EXERCISE INPUTS ▸
------------------------------------

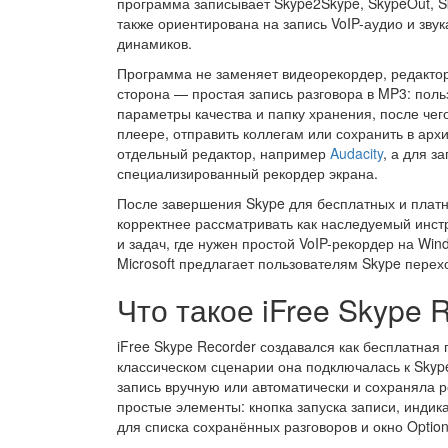
программа записывает Skype2Skype, SkypeOut, Sk
также ориентирована на запись VoIP-аудио и зву
динамиков.
Программа не заменяет видеорекордер, редактор
сторона — простая запись разговора в MP3: поль
параметры качества и папку хранения, после че
плеере, отправить коллегам или сохранить в архи
отдельный редактор, например
Audacity
, а для з
специализированный рекордер экрана.
После завершения Skype для бесплатных и платны
корректнее рассматривать как наследуемый инст
и задач, где нужен простой VoIP-рекордер на Win
Microsoft предлагает пользователям Skype перехо
Что такое iFree Skype 
iFree Skype Recorder создавался как бесплатная
классическом сценарии она подключалась к Skyp
запись вручную или автоматически и сохраняла 
простые элементы: кнопка запуска записи, индик
для списка сохранённых разговоров и окно Optio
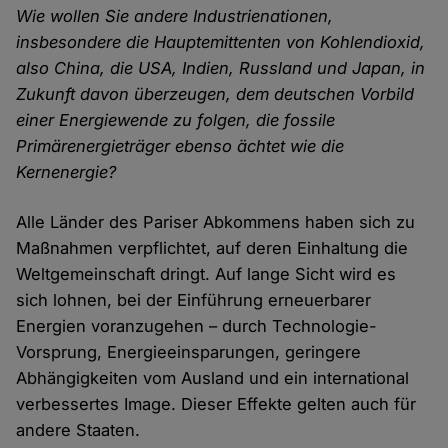
Wie wollen Sie andere Industrienationen,
insbesondere die Hauptemittenten von Kohlendioxid,
also China, die USA, Indien, Russland und Japan, in
Zukunft davon überzeugen, dem deutschen Vorbild
einer Energiewende zu folgen, die fossile
Primärenergieträger ebenso ächtet wie die
Kernenergie?
Alle Länder des Pariser Abkommens haben sich zu
Maßnahmen verpflichtet, auf deren Einhaltung die
Weltgemeinschaft dringt. Auf lange Sicht wird es
sich lohnen, bei der Einführung erneuerbarer
Energien voranzugehen – durch Technologie-
Vorsprung, Energieeinsparungen, geringere
Abhängigkeiten vom Ausland und ein international
verbessertes Image. Dieser Effekte gelten auch für
andere Staaten.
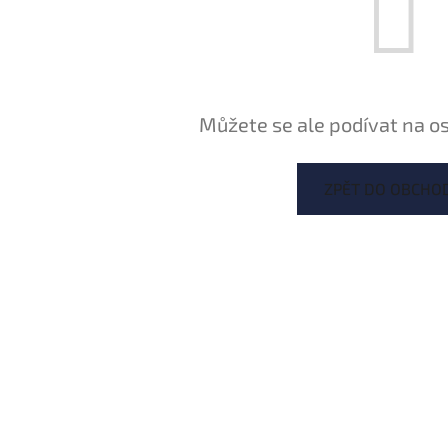
Můžete se ale podívat na os
ZPĚT DO OBCHO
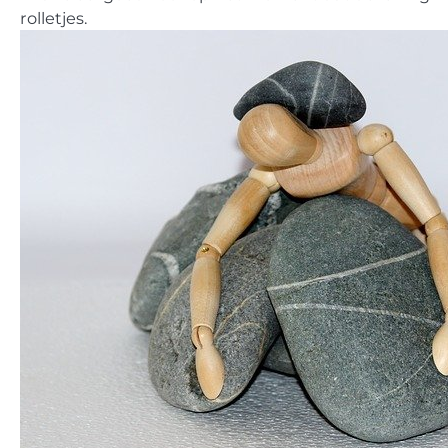
rolletjes.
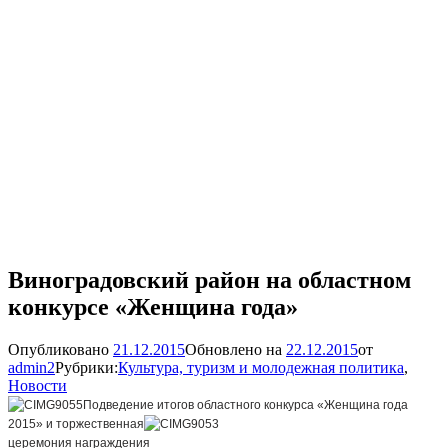
Виноградовский район на областном
конкурсе «Женщина года»
Опубликовано
21.12.2015
Обновлено на
22.12.2015
от
admin2
Рубрики:
Культура, туризм и молодежная политика
,
Новости
Подведение итогов областного конкурса «Женщина года
2015» и торжественная
церемония награждения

------------------------------------

REQUIREMENT ▸ Take the listing above and repeat exactly the lines from the one containing "отдельный редактор, например" through the one containing "Что такое iFree Skype", both included.

COMPLETED EXERCISE ▸
отдельный редактор, например
Audacity
, а для з
специализированный рекордер экрана.
После завершения Skype для бесплатных и платны
корректнее рассматривать как наследуемый инст
и задач, где нужен простой VoIP-рекордер на Win
Microsoft предлагает пользователям Skype перехо
Что такое iFree Skype 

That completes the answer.